Owners, experts share advice for making smart space deals

by Beth Ewen   Upsize asked real estate experts and small-business owners to share their ideas for making the best use of their work space. Here are 10 top tips.

No. 1: Everything’s negotiable.
Well, maybe not everything, but there are many more negotiable points in a real estate lease than price, points out Phil Kluesner, principal of Gannett Peak Partners, a commercial real estate consulting firm in Edina.

For example, you can ask for a cap on operating expenses.

You can ask for a portion of your security deposit to be reimbursed to you, say after the third year rather than when your lease ends.

You can negotiate your holdover clause, or the typical 20 percent of rent that landlords charge if you stay beyond your lease, down to 15 percent or so.

You can negotiate for more flexibility in your assignment/sublease article, such as cutting your notice dates from six months to three. Or, you can reduce the amount that goes to your landlord if you manage to sublease your space for more rent than you’re paying.

“These can all be points of discussion,” Kluesner says, a fact that some small-business owners don’t realize. “The smaller tenants tend to accept what a landlord provides.”

He and other real estate experts tick off many more negotiable points as well. One even points out that the broker’s commission is among those items. They agree: You’ll never get it if you don’t ask.

No. 2: No. 1 is true even if you want to stay put.
When it comes time to renew your lease, most tenants want to stay where they are. You should never just check the rent price and sign the lease again, however, because you’re missing a chance to get better terms on all the points above and more.

“The tenant’s posture should be, I could stay or I could leave,” Kluesner says. “It’s not about kicking the landlord. I don’t believe in that. I believe in making a fair and market deal.

“The only way to get a fair and market deal is to shop around.”

Once you or your agent has some deals to compare, you can go to your landlord and say what you want the price and terms to be.
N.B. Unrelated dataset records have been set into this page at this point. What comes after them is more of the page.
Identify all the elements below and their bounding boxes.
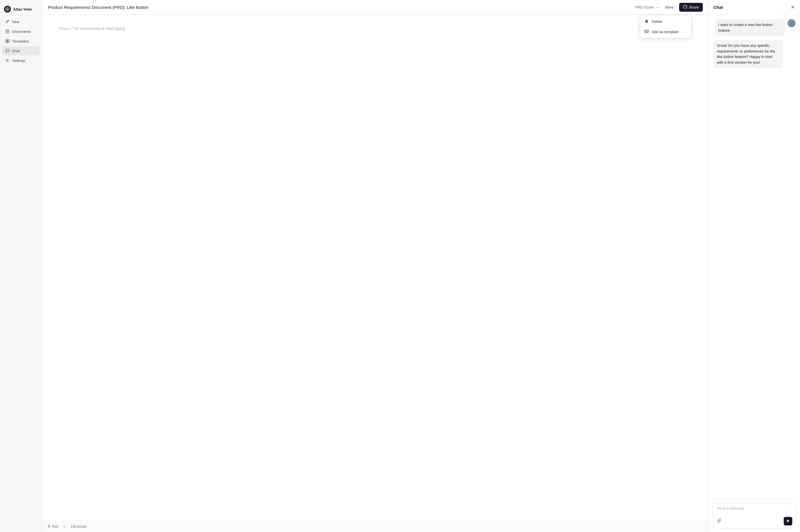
editor-placeholder: Press '/' for commands or start typing..… xyxy=(59,26,129,31)
text-type-icon: T xyxy=(48,525,50,529)
chat-input[interactable] xyxy=(716,506,792,515)
chat-input-area xyxy=(709,499,800,532)
chat-title: Chat xyxy=(713,5,723,10)
share-icon xyxy=(683,5,687,10)
doc-title: Product Requirements Document (PRD): Lik… xyxy=(48,5,148,10)
editor-area[interactable]: Press '/' for commands or start typing..… xyxy=(42,15,709,520)
statusbar: T Text ⇅ 130 words xyxy=(42,520,709,532)
dropdown-delete-label: Delete xyxy=(652,19,662,24)
template-icon xyxy=(644,30,649,34)
settings-icon xyxy=(5,58,10,63)
sidebar-item-new[interactable]: New xyxy=(2,17,40,26)
paperclip-icon xyxy=(717,519,722,524)
app-logo[interactable]: Atlas View xyxy=(0,3,42,17)
trash-icon xyxy=(644,19,649,24)
dropdown-item-delete[interactable]: Delete xyxy=(640,16,691,26)
statusbar-word-count: 130 words xyxy=(71,525,86,529)
share-label: Share xyxy=(689,5,699,10)
topbar-right: PRD Score: --- More Share xyxy=(635,3,703,12)
statusbar-separator: ⇅ xyxy=(62,524,66,529)
text-type-label: Text xyxy=(52,525,58,529)
share-button[interactable]: Share xyxy=(679,3,703,12)
chat-icon xyxy=(5,49,10,53)
dropdown-template-label: Add as template xyxy=(652,30,678,34)
word-count-value: 130 words xyxy=(71,525,86,529)
dropdown-menu: Delete Add as template xyxy=(640,15,691,38)
logo-icon xyxy=(4,6,11,13)
chat-message-user-1: I want to create a new like button featu… xyxy=(713,19,796,36)
more-button[interactable]: More xyxy=(663,4,676,11)
dropdown-item-add-template[interactable]: Add as template xyxy=(640,26,691,37)
app-name: Atlas View xyxy=(13,7,32,12)
chat-messages: I want to create a new like button featu… xyxy=(709,15,800,499)
avatar xyxy=(787,19,796,27)
svg-rect-4 xyxy=(6,41,7,43)
sidebar-item-new-label: New xyxy=(12,20,19,24)
assistant-message-bubble: Great! Do you have any specific requirem… xyxy=(713,40,783,68)
sidebar-item-templates[interactable]: Templates xyxy=(2,37,40,46)
sidebar-item-chat[interactable]: Chat xyxy=(2,46,40,55)
sidebar-item-documents[interactable]: Documents xyxy=(2,27,40,36)
statusbar-text-type: T Text xyxy=(48,525,58,529)
chat-input-footer xyxy=(716,517,792,526)
sidebar-item-documents-label: Documents xyxy=(12,30,31,34)
svg-rect-3 xyxy=(8,39,10,41)
main-content: Product Requirements Document (PRD): Lik… xyxy=(42,0,709,532)
chat-message-assistant-1: Great! Do you have any specific requirem… xyxy=(713,40,796,68)
chat-header: Chat ✕ xyxy=(709,0,800,15)
svg-rect-8 xyxy=(645,30,648,33)
attach-button[interactable] xyxy=(716,518,722,525)
sidebar-item-settings-label: Settings xyxy=(12,58,25,63)
topbar: Product Requirements Document (PRD): Lik… xyxy=(42,0,709,15)
edit-icon xyxy=(5,19,10,24)
close-chat-button[interactable]: ✕ xyxy=(790,4,796,10)
svg-rect-2 xyxy=(6,39,7,41)
chat-panel: Chat ✕ I want to create a new like butto… xyxy=(709,0,800,532)
svg-rect-7 xyxy=(684,6,687,8)
send-button[interactable] xyxy=(784,517,792,526)
send-icon xyxy=(786,519,790,524)
sidebar-nav: New Documents Templates xyxy=(0,17,42,65)
user-message-bubble: I want to create a new like button featu… xyxy=(715,19,785,36)
prd-score: PRD Score: --- xyxy=(635,5,659,10)
sidebar: Atlas View New Documents xyxy=(0,0,42,532)
sidebar-item-templates-label: Templates xyxy=(12,39,29,43)
documents-icon xyxy=(5,29,10,34)
templates-icon xyxy=(5,39,10,43)
svg-rect-5 xyxy=(8,41,10,43)
sidebar-item-chat-label: Chat xyxy=(12,49,20,53)
svg-point-6 xyxy=(7,60,8,61)
chat-input-box xyxy=(713,503,796,529)
sidebar-item-settings[interactable]: Settings xyxy=(2,56,40,65)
And if you’re a good credit tenant — that is, one who pays the rent each month — your landlord wants to keep you. Make the landlord sharpen the pencil to do so.

No. 3: Start early.
Every expert interviewed for this article mentioned this as a top tip. They recommend starting at least 12 months in advance of your lease end, and possibly 18 months in advance if your company is large, your space needs are complicated, or if you think it’s likely that you will relocate.

Most tenants sign the lease and put it away until year 4 1/2 of a five-year lease. “You’re a pretty sophisticated tenant if you come to your landlord 12 months before your lease expires,” Kluesner says.
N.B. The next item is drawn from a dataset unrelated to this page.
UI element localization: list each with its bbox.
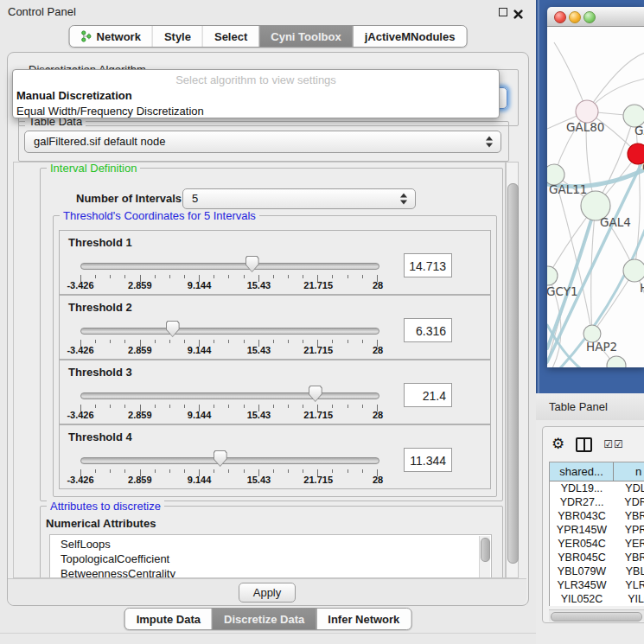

When you realize it takes a month or two to look at options, a month to negotiate the lease, two to three months for tenant improvements, just for a typical deal, you can see why the time is needed.
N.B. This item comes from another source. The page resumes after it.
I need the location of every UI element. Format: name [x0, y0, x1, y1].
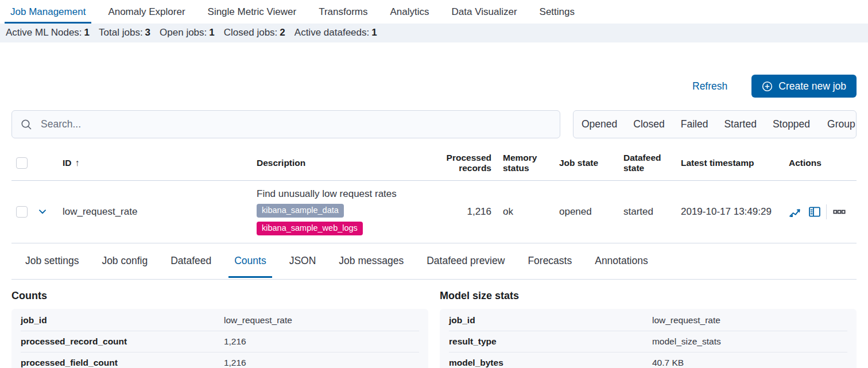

“Doing it early is the No. 1 thing,” agrees Brian Woolsey, a broker with Colliers Turley Martin Tucker in Minneapolis.

No. 4: Flexibility, flexibility, flexibility.
You’ve heard the real estate maxim that says all depends on location, location, location. For small-business owners, though, flexibility often trumps location.

That’s because smaller companies, with fewer than 100 employees, tend to be volatile and lack the cash cushion or deep-pocketed corporate umbrella to manage ups and downs.

“Everybody’s business changes,” says Woolsey, with Colliers Turley Martin Tucker. “You need to have the ability to flex up and flex down.”

For example, he’s worked with one tenant who was looking for about 4,000 square feet, and that includes a large storage area that they completely filled up right away.

However, they think they might need that storage space for work stations in a year or two, so Woolsey negotiated for an ongoing option to use 500 square feet of storage space in the building’s basement, for about half the cost.

Another smart idea is to talk to the landlord about your neighbors, and get the first right of refusal to take their space when their leases come due. If business has grown at that point and you need it, it’s yours. If not, no problem.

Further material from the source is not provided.